Ese vag@ que todos llevamos dentro

Por Cecilia Gallegos


Esa dualidad entre hacer y no hacer, de “aprovechar el tiempo”, como si no hacer, nos convirtiera en vagos.

¿Por qué es tan difícil el descanso?, ¿por qué cuesta tanto concentrarse en una lectura?, ¿por qué dormir se hace cuesta arriba?.

Ocurre que en la quietud se nos activan las alarmas.


Dicho de otro modo, para estar quietos, tranquilos, necesitamos de la sensación de seguridad.

Seguridad que tal como la aprendimos, hoy está comprometida.

Y esta sensación es anterior al pensamiento, ocurre por debajo de nuestro nivel de consciencia, le pertenece al sistema nervioso autónomo, que es nuestro guardia de seguridad personal y que está pendiente en todo momento de lo que nos está sucediendo.


El doctor Stephen Porges, acuñó el término de neurocepción, pues antes que nuestro cerebro entienda que está pasando, nuestro sistema nervioso ya ha evaluado la situación y genera una respuesta para “ponernos a salvo”, todo lo cual ocurre de forma muy automática.


La teoría polivagal (*) desarrollada por Porges nos muestra que nuestro sistema nervioso jerarquiza las situaciones y desde ahí nos impulsa o no a la acción. Y en ello, el rol de otro vago juega un rol muy importante, es el nervio vago que pertenece a la rama parasimpática del sistema nervioso autónomo, cuyo nombre viene de errante y tiene 2 circuitos, el vago ventral y el vago dorsal.
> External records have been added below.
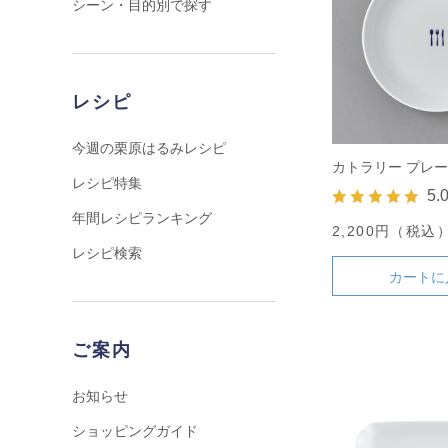
シーン・目的別で探す
レシピ
今週の栗原はるみレシピ
カトラリー プレート
レシピ特集
5.
年間レシピランキング
2,200円（税込
レシピ検索
カートに
ご案内
お知らせ
ショッピングガイド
Se han fijado, que hay personas que se sientan a la mesa y se paran mil veces, o se disponen a leer y se les ocurren mil cosas. Lo que puede estar ocurriendo es que el sistema nervioso evalúa que está bajo amenaza, y lo primero que activa es la rama simpática, impulsando a la acción, haciendo muy difícil la quietud, pues su evaluación es que en el movimiento, ya sea enfrentando, o bien huyendo de la situación estaremos más seguros. ( si nos preguntan; “no nos pasa nada”, no somos conscientes).


Para la sensación de seguridad se requiere la activación del nervio vago ventral, perteneciente a la rama parasimpática de nuestro sistema nervioso autónomo y evolutivamente la más reciente. En esta sensación sentiremos nuestra respiración profunda, nuestro ritmo cardiaco regulado, la expresión de nuestra cara será suave y nuestro sistema inmunológico se habrá fortalecido, nuestro cerebro podrá estar enfocado y encontrar soluciones que no habíamos imaginado.


Podemos ayudar a nuestro nervio vago ventral a activarse. Llevando la atención a nuestro cuerpo sin querer presionarlo, sino proveerle bienestar, observando sin juicio nuestra respiración para que sin esfuerzo se vaya transformando, conectando con nuestras tensiones corporales para que sutilmente aparezcan movimientos nos otorguen tranquilidad; usando nuestras manos, para tocar con suavidad las zonas de nuestro cuerpo que requieran contacto. No hay nada que nos provea mayor sensación de gratitud que la amorosa atención propia.


El autocuidado en la quietud del contacto, en el silencio de la autoobservación, en la paz de la respiración, son bellos caminos para encontrarnos con nuestros recursos esenciales.


(*) iremos profundizando sobre esta teoría más adelante.